___ DATA SHOWN
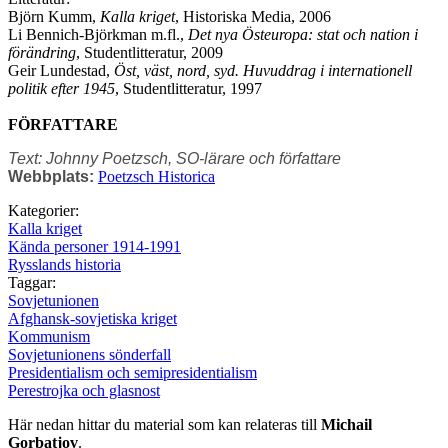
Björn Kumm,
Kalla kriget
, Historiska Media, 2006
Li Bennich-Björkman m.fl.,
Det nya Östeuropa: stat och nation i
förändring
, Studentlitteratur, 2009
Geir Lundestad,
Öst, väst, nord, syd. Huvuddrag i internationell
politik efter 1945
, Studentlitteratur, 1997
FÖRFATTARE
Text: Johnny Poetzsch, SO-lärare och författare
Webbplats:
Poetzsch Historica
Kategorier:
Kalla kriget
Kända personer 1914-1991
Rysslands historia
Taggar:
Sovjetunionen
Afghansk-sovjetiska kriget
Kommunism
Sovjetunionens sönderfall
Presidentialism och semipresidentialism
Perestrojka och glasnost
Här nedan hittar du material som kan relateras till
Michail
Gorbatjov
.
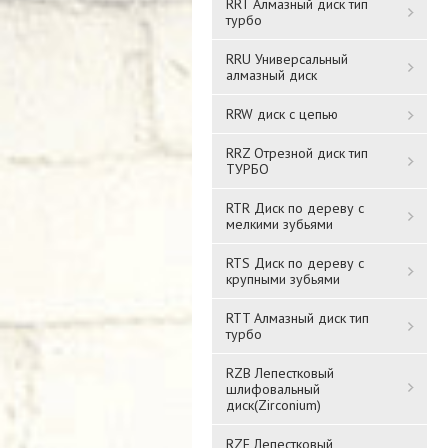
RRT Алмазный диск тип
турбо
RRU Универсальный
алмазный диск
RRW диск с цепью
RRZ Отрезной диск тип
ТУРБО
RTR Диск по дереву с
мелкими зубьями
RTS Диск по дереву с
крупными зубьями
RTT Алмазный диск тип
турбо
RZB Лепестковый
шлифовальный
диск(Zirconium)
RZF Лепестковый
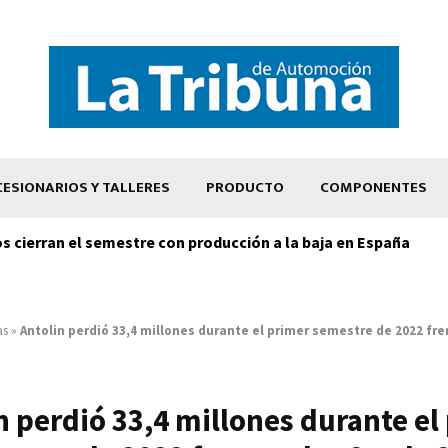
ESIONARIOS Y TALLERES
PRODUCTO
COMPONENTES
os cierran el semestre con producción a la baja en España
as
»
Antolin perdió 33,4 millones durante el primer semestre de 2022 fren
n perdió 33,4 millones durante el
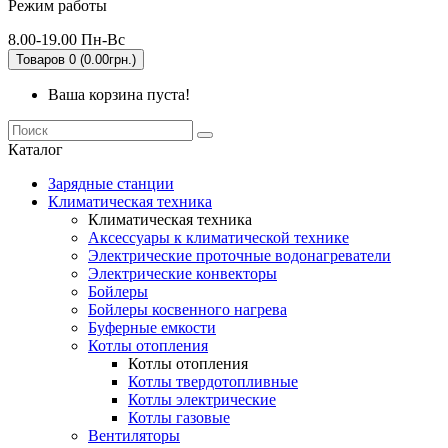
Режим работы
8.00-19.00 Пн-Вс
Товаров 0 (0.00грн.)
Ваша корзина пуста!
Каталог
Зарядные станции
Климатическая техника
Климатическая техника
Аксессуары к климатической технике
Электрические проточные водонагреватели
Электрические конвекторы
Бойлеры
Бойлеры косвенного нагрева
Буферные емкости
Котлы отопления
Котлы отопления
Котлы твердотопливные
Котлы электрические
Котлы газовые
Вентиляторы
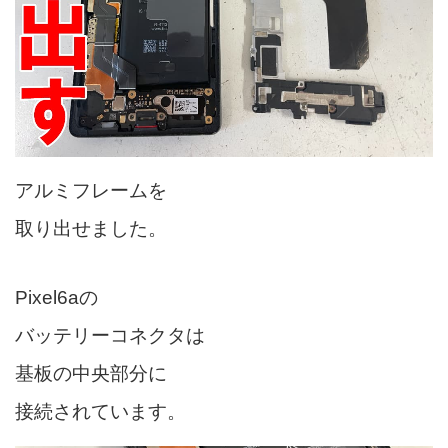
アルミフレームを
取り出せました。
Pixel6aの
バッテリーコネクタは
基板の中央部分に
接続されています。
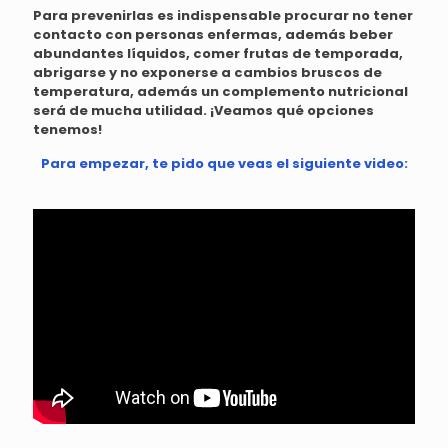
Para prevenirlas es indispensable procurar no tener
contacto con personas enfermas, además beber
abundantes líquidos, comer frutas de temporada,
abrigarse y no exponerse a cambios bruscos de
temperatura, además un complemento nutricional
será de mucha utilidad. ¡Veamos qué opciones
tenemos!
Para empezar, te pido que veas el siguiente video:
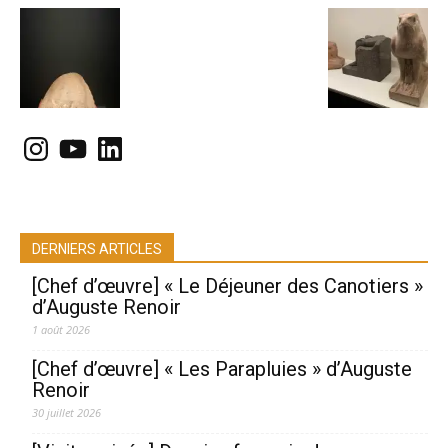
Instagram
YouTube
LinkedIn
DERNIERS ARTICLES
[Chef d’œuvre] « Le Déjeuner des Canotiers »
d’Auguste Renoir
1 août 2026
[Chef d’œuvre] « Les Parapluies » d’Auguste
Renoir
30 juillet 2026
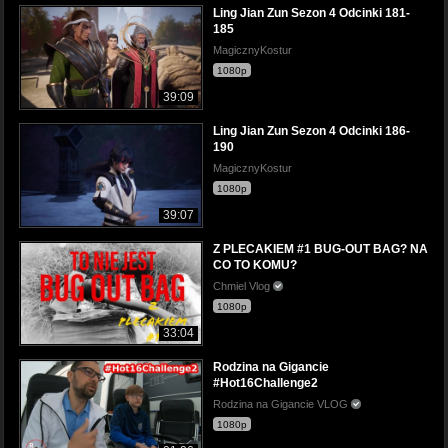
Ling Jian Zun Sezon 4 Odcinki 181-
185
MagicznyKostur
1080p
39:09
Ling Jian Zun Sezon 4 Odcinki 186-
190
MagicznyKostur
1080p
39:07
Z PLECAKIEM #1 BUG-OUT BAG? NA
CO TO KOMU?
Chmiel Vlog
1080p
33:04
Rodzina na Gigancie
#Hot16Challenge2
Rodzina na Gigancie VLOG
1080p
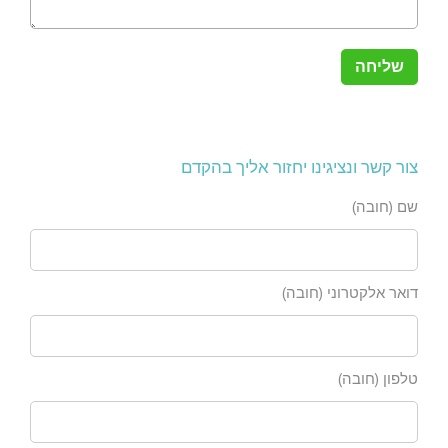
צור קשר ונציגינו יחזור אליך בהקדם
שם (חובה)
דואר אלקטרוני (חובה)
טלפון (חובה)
______
REQUIRED ACTION.
Reproduce the lines above exactly, please, but not the pictures in them.

YOUR RESPONSE.
Björn Kumm,
Kalla kriget
, Historiska Media, 2006
Li Bennich-Björkman m.fl.,
Det nya Östeuropa: stat och nation i
förändring
, Studentlitteratur, 2009
Geir Lundestad,
Öst, väst, nord, syd. Huvuddrag i internationell
politik efter 1945
, Studentlitteratur, 1997
FÖRFATTARE
Text: Johnny Poetzsch, SO-lärare och författare
Webbplats:
Poetzsch Historica
Kategorier:
Kalla kriget
Kända personer 1914-1991
Rysslands historia
Taggar:
Sovjetunionen
Afghansk-sovjetiska kriget
Kommunism
Sovjetunionens sönderfall
Presidentialism och semipresidentialism
Perestrojka och glasnost
Här nedan hittar du material som kan relateras till
Michail
Gorbatjov
.
RRT Алмазный диск тип
турбо
RRU Универсальный
алмазный диск
RRW диск с цепью
RRZ Отрезной диск тип
ТУРБО
RTR Диск по дереву с
мелкими зубьями
RTS Диск по дереву с
крупными зубьями
RTT Алмазный диск тип
турбо
RZB Лепестковый
шлифовальный
диск(Zirconium)
RZF Лепестковый
ESIONARIOS Y TALLERES
PRODUCTO
COMPONENTES
os cierran el semestre con producción a la baja en España
as
»
Antolin perdió 33,4 millones durante el primer semestre de 2022 fren
n perdió 33,4 millones durante el
Режим работы
8.00-19.00 Пн-Вс
Товаров 0 (0.00грн.)
Ваша корзина пуста!
Каталог
Зарядные станции
Климатическая техника
Климатическая техника
Аксессуары к климатической технике
Электрические проточные водонагреватели
Электрические конвекторы
Бойлеры
Бойлеры косвенного нагрева
Буферные емкости
Котлы отопления
Котлы отопления
Котлы твердотопливные
Котлы электрические
Котлы газовые
Вентиляторы
アルミフレームを
取り出せました。
Pixel6aの
バッテリーコネクタは
基板の中央部分に
接続されています。
Para prevenirlas es indispensable procurar no tener
contacto con personas enfermas, además beber
abundantes líquidos, comer frutas de temporada,
abrigarse y no exponerse a cambios bruscos de
temperatura, además un complemento nutricional
será de mucha utilidad. ¡Veamos qué opciones
tenemos!
Para empezar, te pido que veas el siguiente video:
Instagram
YouTube
LinkedIn
DERNIERS ARTICLES
[Chef d’œuvre] « Le Déjeuner des Canotiers »
d’Auguste Renoir
1 août 2026
[Chef d’œuvre] « Les Parapluies » d’Auguste
Renoir
30 juillet 2026
Ling Jian Zun Sezon 4 Odcinki 181-
185
MagicznyKostur
1080p
39:09
Ling Jian Zun Sezon 4 Odcinki 186-
190
MagicznyKostur
1080p
39:07
Z PLECAKIEM #1 BUG-OUT BAG? NA
CO TO KOMU?
Chmiel Vlog
1080p
33:04
Rodzina na Gigancie
#Hot16Challenge2
Rodzina na Gigancie VLOG
1080p
צור קשר ונציגינו יחזור אליך בהקדם
שם (חובה)
דואר אלקטרוני (חובה)
טלפון (חובה)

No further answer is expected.